- Location: Mayi-Moya-Chani-chani highway, Beni Territory, North Kivu, Democratic Republic of the Congo
- Date: 22 July 2021
- Target: Civilians
- Deaths: 16
- Injured: 9
- Perpetrator: ISCAP

= Maimoya highway massacre =

Terrorist incident in Democratic Republic of the Congo in 2021

On 22 July 2021, jihadists from the Islamic State – Central Africa Province (ISCAP) ambushed a convoy of civilians returning from a market along a highway between Mayi-Moya and Chani-chani, Beni Territory, North Kivu, Democratic Republic of the Congo. Sixteen civilians were killed in the ambush, and nine more were injured.

== Background ==
The Allied Democratic Forces (ADF) was founded in Uganda in the 1990s, gaining prominence as an Islamist rebel group and conducting deadly attacks on civilians in the early 2010s. The group pledged bay'ah to the Islamic State in 2019 and began carrying out its first attacks under the ISCAP moniker months later. Beginning in 2021, the ADF carried out dozens of deadly massacres against villages in North Kivu, attacking villagers along ethnic and religious lines.

== Massacre ==
The massacre occurred along the road linking Mayi-Moya and Chani-chani in Beni Territory, and at the time of the attack a convoy of civilians were returning from the market.
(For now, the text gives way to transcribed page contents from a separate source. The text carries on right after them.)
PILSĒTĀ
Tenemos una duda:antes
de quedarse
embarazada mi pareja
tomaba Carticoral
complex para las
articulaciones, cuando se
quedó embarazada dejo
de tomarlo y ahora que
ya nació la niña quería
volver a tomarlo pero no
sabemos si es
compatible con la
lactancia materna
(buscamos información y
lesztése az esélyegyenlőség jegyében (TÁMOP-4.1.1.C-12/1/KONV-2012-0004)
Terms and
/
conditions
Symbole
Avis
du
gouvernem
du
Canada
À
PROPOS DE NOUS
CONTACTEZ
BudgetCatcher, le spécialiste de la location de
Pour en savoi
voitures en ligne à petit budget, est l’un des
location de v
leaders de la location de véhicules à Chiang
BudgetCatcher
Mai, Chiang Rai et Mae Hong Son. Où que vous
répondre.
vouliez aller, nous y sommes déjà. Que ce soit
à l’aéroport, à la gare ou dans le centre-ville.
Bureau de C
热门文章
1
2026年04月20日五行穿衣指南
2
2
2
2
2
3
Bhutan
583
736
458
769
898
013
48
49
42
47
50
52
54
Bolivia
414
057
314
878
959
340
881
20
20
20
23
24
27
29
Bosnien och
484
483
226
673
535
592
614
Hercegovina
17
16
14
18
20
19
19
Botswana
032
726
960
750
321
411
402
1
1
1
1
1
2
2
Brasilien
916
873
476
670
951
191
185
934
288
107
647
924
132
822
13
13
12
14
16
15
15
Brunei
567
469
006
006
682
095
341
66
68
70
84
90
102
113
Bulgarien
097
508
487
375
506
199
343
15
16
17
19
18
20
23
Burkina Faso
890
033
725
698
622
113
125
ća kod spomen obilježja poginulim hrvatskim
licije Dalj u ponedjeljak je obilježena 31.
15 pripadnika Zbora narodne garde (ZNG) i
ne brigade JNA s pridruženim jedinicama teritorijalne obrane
The ambush occurred in the town of Mayi-Moya (also spelled Maimoya), and began when the attackers launched an RPG that immobilized the vehicle. The director of the hospital in Oicha, where the victims were transferred, stated that all of the victims were shot by the perpetrators. Sixteen civilians were killed in the massacre, and nine others were wounded. All of the victims were residents of Oicha Territory.

Congolese officials attributed the attack to the Islamic State, although ISCAP did not release a statement claiming responsibility.